3. Unit Tests for database connection

Test: test_db_connection.py

This test checks that the database connection is established correctly.

import unittest
from scripts.database.db_connection import create_connection

class TestDBConnection(unittest.TestCase):
    def test_create_connection(self):
        conn = create_connection()
        self.assertIsNotNone(conn)
        self.assertTrue(conn.is_connected())

if __name__ == '__main__':
    unittest.main()

4. Integration Tests

Test: test_full_pipeline.py

This test ensures that data flows correctly through the entire pipeline, from scraping to processing to loading.

import unittest
from scripts.web_scraping.adzuna import fetch_adzuna_data
from scripts.etl.etlscript import process_data
from scripts.database.db_connection import create_connection, load_data_to_db

class TestFullPipeline(unittest.TestCase):
    def test_full_pipeline(self):
        raw_data = fetch_adzuna_data()
        self.assertGreater(len(raw_data), 0)
        
        processed_data = process_data(raw_data)
        self.assertGreater(len(processed_data), 0)
        
        conn = create_connection()
        success = load_data_to_db(conn, processed_data)
        self.assertTrue(success)

if __name__ == '__main__':
    unittest.main()

5. Performance Testing

Test: test_pipeline_performance.py

This test checks that the data pipeline performs efficiently.

import timeit
from scripts.web_scraping.adzuna import fetch_adzuna_data
from scripts.etl.etlscript import process_data
from scripts.database.db_connection import create_connection, load_data_to_db

def test_pipeline_performance():
    setup_code = """
from scripts.web_scraping.adzuna import fetch_adzuna_data
from scripts.etl.etlscript import process_data
from scripts.database.db_connection import create_connection, load_data_to_db
    """
    test_code = """
raw_data = fetch_adzuna_data()
processed_data = process_data(raw_data)
conn = create_connection()
load_data_to_db(conn, processed_data)
    """
    execution_time = timeit.timeit(stmt=test_code, setup=setup_code, number=1)
    assert execution_time < 5  # Arbitrary threshold

if __name__ == '__main__':
    test_pipeline_performance()

6. CI/CD Integration

In your ci.yml file, you should ensure these tests run automatically with each commit.

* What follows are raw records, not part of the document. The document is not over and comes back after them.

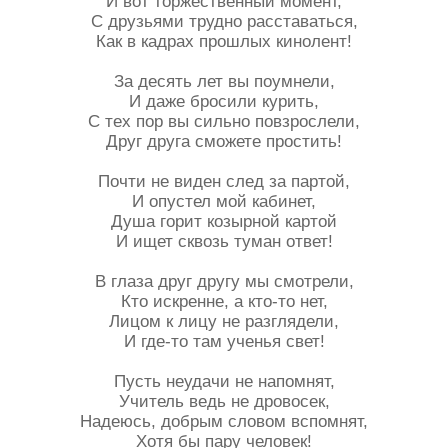
И вот торжественный момент,
С друзьями трудно расставаться,
Как в кадрах прошлых кинолент!
За десять лет вы поумнели,
И даже бросили курить,
С тех пор вы сильно повзрослели,
Друг друга сможете простить!
Почти не виден след за партой,
И опустел мой кабинет,
Душа горит козырной картой
И ищет сквозь туман ответ!
В глаза друг другу мы смотрели,
Кто искренне, а кто-то нет,
Лицом к лицу не разглядели,
И где-то там ученья свет!
Пусть неудачи не напомнят,
Учитель ведь не дровосек,
Надеюсь, добрым словом вспомнят,
Хотя бы пару человек!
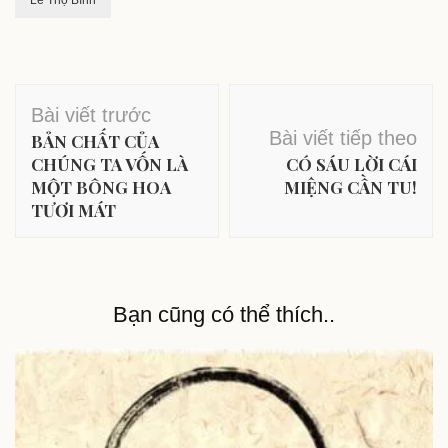
Lê Thọ Bình
Điều
Bài viết trước
hướng
Bài viết tiếp theo
BẢN CHẤT CỦA
bài
CHÚNG TA VỐN LÀ
CÓ SÁU LỜI CÁI
MỘT BÔNG HOA
MIỆNG CẦN TU!
viết
TƯƠI MÁT
Bạn cũng có thể thích..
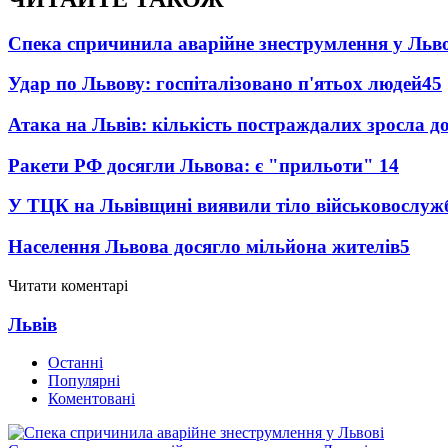
Спека спричинила аварійне знеструмлення у Льво
Удар по Львову: госпіталізовано п'ятьох людей
45
Атака на Львів: кількість постраждалих зросла д
Ракети РФ досягли Львова: є "прильоти"
14
У ТЦК на Львівщині виявили тіло військовослуж
Населення Львова досягло мільйона жителів
5
Читати коментарі
Львів
Останні
Популярні
Коментовані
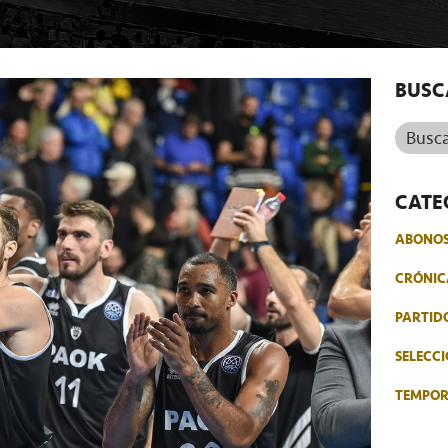
BUSC
Buscar.
CATE
ABONO
CRÓNIC
PARTID
SELECCI
TEMPO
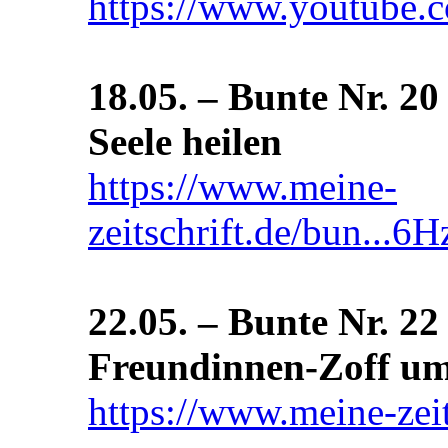
https://www.youtube
18.05. – Bunte Nr. 20 
Seele heilen
https://www.meine-
zeitschrift.de/bun..
22.05. – Bunte Nr. 22
Freundinnen-Zoff u
https://www.meine-zei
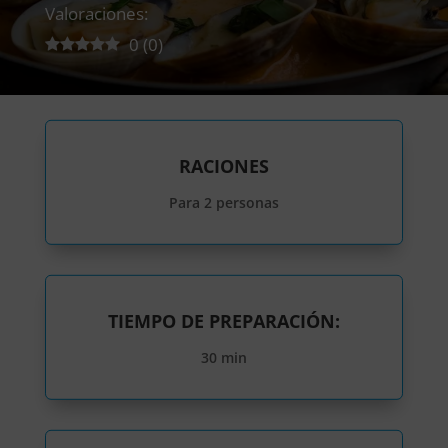
Valoraciones:
0
(
0
)
RACIONES
Para 2 personas
TIEMPO DE PREPARACIÓN:
30 min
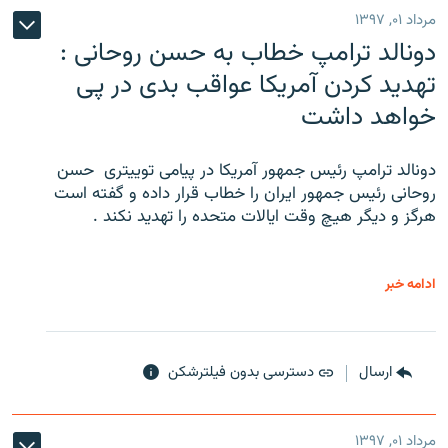
مرداد ۰۱, ۱۳۹۷
دونالد ترامپ خطاب به حسن روحانی :
تهدید کردن آمریکا عواقب بدی در پی
خواهد داشت
دونالد ترامپ رئیس جمهور آمریکا در پیامی توییتری ‌ حسن
روحانی رئیس جمهور ایران را خطاب قرار داده و گفته است
هرگز و دیگر هیچ وقت ایالات متحده را تهدید نکند .
ادامه خبر
ارسال
دسترسی بدون فیلترشکن
مرداد ۰۱, ۱۳۹۷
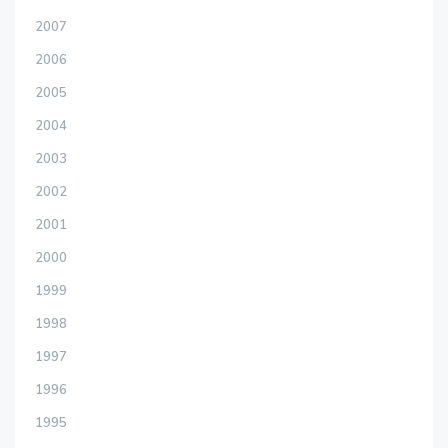
2007
2006
2005
2004
2003
2002
2001
2000
1999
1998
1997
1996
1995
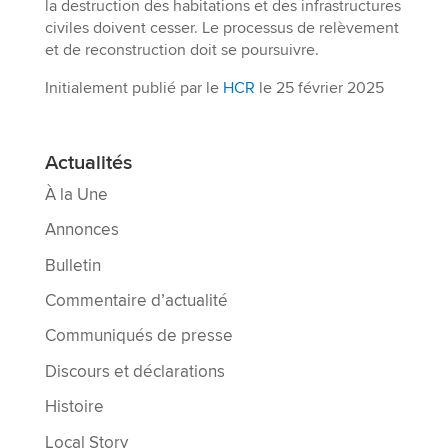
la destruction des habitations et des infrastructures
civiles doivent cesser. Le processus de relèvement
et de reconstruction doit se poursuivre.
Initialement publié par le
HCR
le 25 février 2025
Actualités
À la Une
Annonces
Bulletin
Commentaire d’actualité
Communiqués de presse
Discours et déclarations
Histoire
Local Story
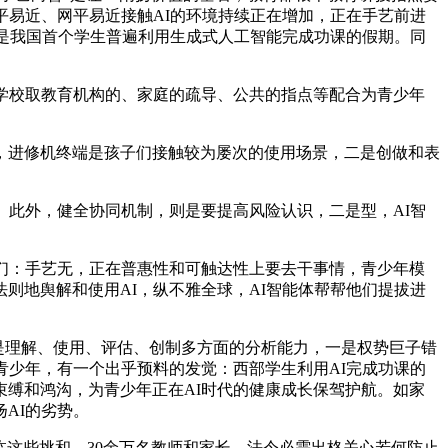
平易近、网平易近接触AI的环境持续正在增加，正在手艺前进
假是我国首个学生普遍利用生成式人工智能完成功课的假期。同
学校取教育机构的、家庭的疏导、公共的指点等配合为青少年
进修机终端是孩子们接触较为屡次的使用场景，二是创做和表
。此外，健全协同机制，则是要提高风险认识，二是型，AI智
们：手艺无，正在普惠性和可触达性上要去干事情，青少年模
则地舆解和使用AI，纵不雅全球，AI智能体帮帮他们提拔进
是理解、使用、评估、创制多方面的分析能力，一是权势巨子错
青少年，有一个出乎预料的发觉：西部学生利用AI完成功课的
缚和鸿沟，为青少年正在AI时代的健康成长保驾护航。如家
AI的劣势。
这些挑和，30余万名教师和家长。法令必需出格关心若何防止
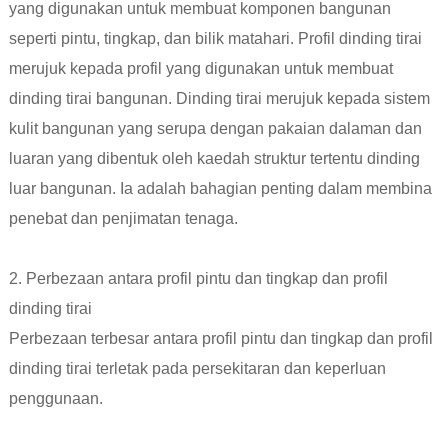
yang digunakan untuk membuat komponen bangunan
seperti pintu, tingkap, dan bilik matahari. Profil dinding tirai
merujuk kepada profil yang digunakan untuk membuat
dinding tirai bangunan. Dinding tirai merujuk kepada sistem
kulit bangunan yang serupa dengan pakaian dalaman dan
luaran yang dibentuk oleh kaedah struktur tertentu dinding
luar bangunan. Ia adalah bahagian penting dalam membina
penebat dan penjimatan tenaga.
2. Perbezaan antara profil pintu dan tingkap dan profil
dinding tirai
Perbezaan terbesar antara profil pintu dan tingkap dan profil
dinding tirai terletak pada persekitaran dan keperluan
penggunaan.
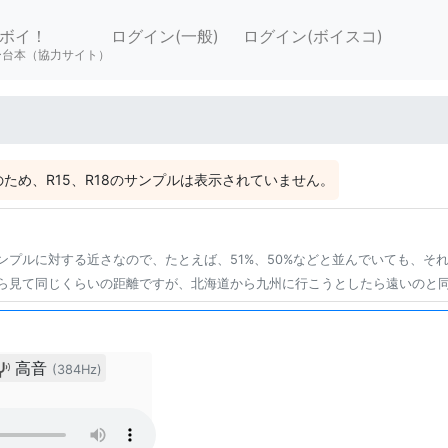
ボイ！
ログイン(一般)
ログイン(ボイスコ)
ー台本（協力サイト）
ため、R15、R18のサンプルは表示されていません。
ンプルに対する近さなので、たとえば、51%、50%などと並んでいても、そ
ら見て同じくらいの距離ですが、北海道から九州に行こうとしたら遠いのと
高音
(384Hz)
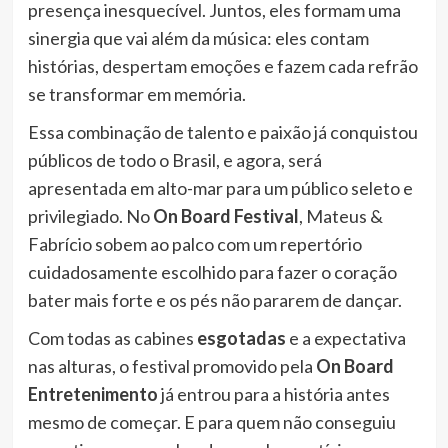
presença inesquecível. Juntos, eles formam uma
sinergia que vai além da música: eles contam
histórias, despertam emoções e fazem cada refrão
se transformar em memória.
Essa combinação de talento e paixão já conquistou
públicos de todo o Brasil, e agora, será
apresentada em alto-mar para um público seleto e
privilegiado. No
On Board Festival
, Mateus &
Fabrício sobem ao palco com um repertório
cuidadosamente escolhido para fazer o coração
bater mais forte e os pés não pararem de dançar.
Com todas as cabines
esgotadas
e a expectativa
nas alturas, o festival promovido pela
On Board
Entretenimento
já entrou para a história antes
mesmo de começar. E para quem não conseguiu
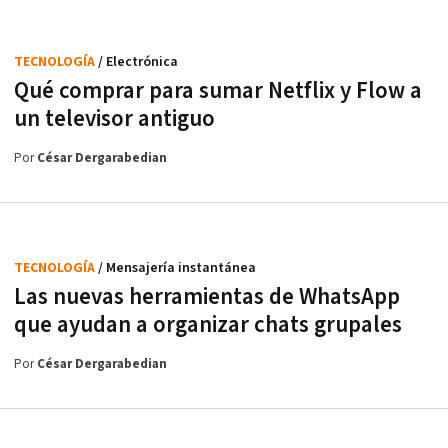
TECNOLOGÍA
/ Electrónica
Qué comprar para sumar Netflix y Flow a
un televisor antiguo
Por
César Dergarabedian
TECNOLOGÍA
/ Mensajería instantánea
Las nuevas herramientas de WhatsApp
que ayudan a organizar chats grupales
Por
César Dergarabedian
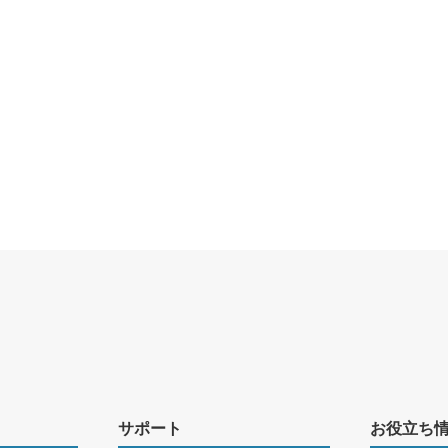
サポート
お役立ち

Below is a sample configuration for running these tests using GitHub Actions:

name: CI Pipeline

on: [push, pull_request]

jobs:
  test:
    runs-on: ubuntu-latest
    steps:
    - uses: actions/checkout@v2
    - name: Set up Python
      uses: actions/setup-python@v2
      with:
        python-version: '3.8'
    - name: Install dependencies
      run: |
        python -m pip install --upgrade pip
        pip install -r requirements.txt
    - name: Run tests
      run: |
        pytest

Summary

These tests cover key aspects of your data pipeline, ensuring each stage from web scraping to ETL to database storage works correctly. The integration of these tests into a CI/CD pipeline will ensure that any changes to your project are thoroughly vetted before deployment, minimizing the risk of errors in production. This approach can be applied to other components of your project as well, ensuring robust and reliable operation.